The Endless Time

Story is an incoherent piece of text by By Mark Belovan.

It was 2086. The world had long since moved beyond the basic questions of time travel—whether it was possible, whether paradoxes could be avoided, whether reality itself would collapse under the weight of such manipulation. I was part of the Institute for Temporal Studies, and I was the first human to travel through time and return. Or, at least, I thought I had returned.

The machine hummed quietly as I sat in its padded seat, fingers tracing the control panel. Everything was ready. The equations checked out. Time, as we understood it, was linear, but there were certain points—"nodes," we called them—where multiple possibilities overlapped. These nodes existed outside of the regular flow of time, like threads weaving in and out of a cloth. And those nodes were where things got dangerous.

My mission was simple: travel back to 2076 to witness the signing of the Global Peace Accords. A historical moment, nothing more. Just an observer. A clean jump. I wasn't supposed to touch anything, interact with anyone. Easy, right?

But time doesn't care about your plans.

I felt the familiar lurch in my gut as the machine activated. For a moment, I was nowhere. The sensation of falling without gravity, of floating through a black void, was always unnerving. Then, with a sharp jolt, I found myself standing in the conference hall of the United Nations, just as I'd planned.

Everything was perfect. The sunlight filtered through the windows, casting long shadows across the room. I watched the leaders, their faces tense but hopeful. The world was about to change forever.

But then I noticed something wrong. My watch—a crucial piece of equipment that synced with the time machine—flickered. It showed the date: July 14th, 2076. But the seconds weren't advancing. They were stuck, blinking. I tapped the watch nervously, trying to reset it.

And that's when I saw him.

Me.

Standing at the far end of the room, blending into the crowd, there was another Mark Belovan. My heart stopped. How was this possible? I hadn't broken any of the cardinal rules of time travel. I hadn't touched anything. And yet, there I was—watching the same moment unfold, just like me.

The machine. Something must have gone wrong with the machine.

I panicked. The room spun as reality seemed to shift around me. The other me didn't notice me, or at least he pretended not to. I quickly activated the emergency return sequence on my watch, praying the machine would pull me back to 2086.

But instead of snapping back to my present, I found myself... somewhere else.

The room was the same. The leaders were still there. The sun still filtered through the same windows. But something was off. The colors felt wrong, slightly muted, like looking through a tinted glass. I checked my watch—it was working now, but the date was... different. August 14th, 2076.

Somehow, I had jumped forward, but not to my timeline. I was in an alternate version of 2076. And I wasn't alone.

Another version of me stood by the window. He turned slowly, meeting my gaze, his eyes wide with the same shock and horror I felt. Time wasn't just unraveling. It was splintering.

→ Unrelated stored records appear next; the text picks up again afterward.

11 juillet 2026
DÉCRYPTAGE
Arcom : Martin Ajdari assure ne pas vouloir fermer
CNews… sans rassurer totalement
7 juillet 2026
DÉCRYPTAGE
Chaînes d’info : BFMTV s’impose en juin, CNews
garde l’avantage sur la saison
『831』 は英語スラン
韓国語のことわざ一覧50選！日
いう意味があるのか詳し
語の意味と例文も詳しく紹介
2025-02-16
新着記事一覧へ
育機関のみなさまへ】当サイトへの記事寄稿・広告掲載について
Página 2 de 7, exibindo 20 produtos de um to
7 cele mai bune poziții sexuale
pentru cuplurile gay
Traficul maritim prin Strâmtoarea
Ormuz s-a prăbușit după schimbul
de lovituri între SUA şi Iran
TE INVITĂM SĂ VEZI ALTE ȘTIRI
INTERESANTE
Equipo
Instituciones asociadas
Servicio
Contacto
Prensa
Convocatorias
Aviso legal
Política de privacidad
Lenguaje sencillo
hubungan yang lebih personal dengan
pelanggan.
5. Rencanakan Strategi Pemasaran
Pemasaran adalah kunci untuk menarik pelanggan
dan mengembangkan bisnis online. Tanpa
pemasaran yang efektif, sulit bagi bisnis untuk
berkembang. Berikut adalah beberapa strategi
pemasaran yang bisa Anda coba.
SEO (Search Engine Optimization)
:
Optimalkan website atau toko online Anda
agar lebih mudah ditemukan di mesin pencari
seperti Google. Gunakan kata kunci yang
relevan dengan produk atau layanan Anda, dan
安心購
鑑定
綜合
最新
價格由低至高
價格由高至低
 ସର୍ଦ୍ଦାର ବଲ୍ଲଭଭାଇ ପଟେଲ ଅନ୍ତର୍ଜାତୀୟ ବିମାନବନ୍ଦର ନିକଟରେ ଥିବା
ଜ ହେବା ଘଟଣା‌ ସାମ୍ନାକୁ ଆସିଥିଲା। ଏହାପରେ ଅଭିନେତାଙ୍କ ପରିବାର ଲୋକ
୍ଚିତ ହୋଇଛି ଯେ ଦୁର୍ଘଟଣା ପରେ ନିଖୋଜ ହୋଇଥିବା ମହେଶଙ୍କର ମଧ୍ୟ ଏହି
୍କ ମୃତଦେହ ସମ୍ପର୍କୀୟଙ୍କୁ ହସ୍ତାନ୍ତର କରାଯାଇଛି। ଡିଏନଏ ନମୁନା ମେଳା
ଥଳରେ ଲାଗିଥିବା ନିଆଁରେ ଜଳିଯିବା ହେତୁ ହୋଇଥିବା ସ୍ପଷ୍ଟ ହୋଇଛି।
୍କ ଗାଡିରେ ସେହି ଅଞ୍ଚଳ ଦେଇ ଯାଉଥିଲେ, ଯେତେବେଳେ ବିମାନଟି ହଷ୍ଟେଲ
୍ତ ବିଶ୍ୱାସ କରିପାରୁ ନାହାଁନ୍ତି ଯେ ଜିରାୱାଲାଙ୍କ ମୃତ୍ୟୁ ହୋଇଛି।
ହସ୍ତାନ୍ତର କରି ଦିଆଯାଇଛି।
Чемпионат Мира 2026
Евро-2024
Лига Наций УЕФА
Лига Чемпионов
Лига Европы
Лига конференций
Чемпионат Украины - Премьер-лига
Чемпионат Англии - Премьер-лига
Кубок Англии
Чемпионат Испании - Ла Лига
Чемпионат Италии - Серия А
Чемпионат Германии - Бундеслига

I quickly realized the problem. The linear paradox. By creating alternate timelines while still anchored to the original, I had become the variable that disrupted the flow. The more I tried to fix it, the more realities I spawned. Each version of me was reacting, making its own choices, and with every decision, another timeline fractured off from the original.

I couldn't control it.

I attempted to return to 2086, but each time I activated the machine, I only created another timeline. In some, I arrived seconds too early, others, years too late. Each jump brought me face to face with more versions of myself—some younger, some older, all trapped like me. The theory of a linear paradox had been debated for years, but no one expected this. Time wasn't looping. It wasn't resetting. It was expanding, creating an infinite number of alternate realities, and I was at the center of it all.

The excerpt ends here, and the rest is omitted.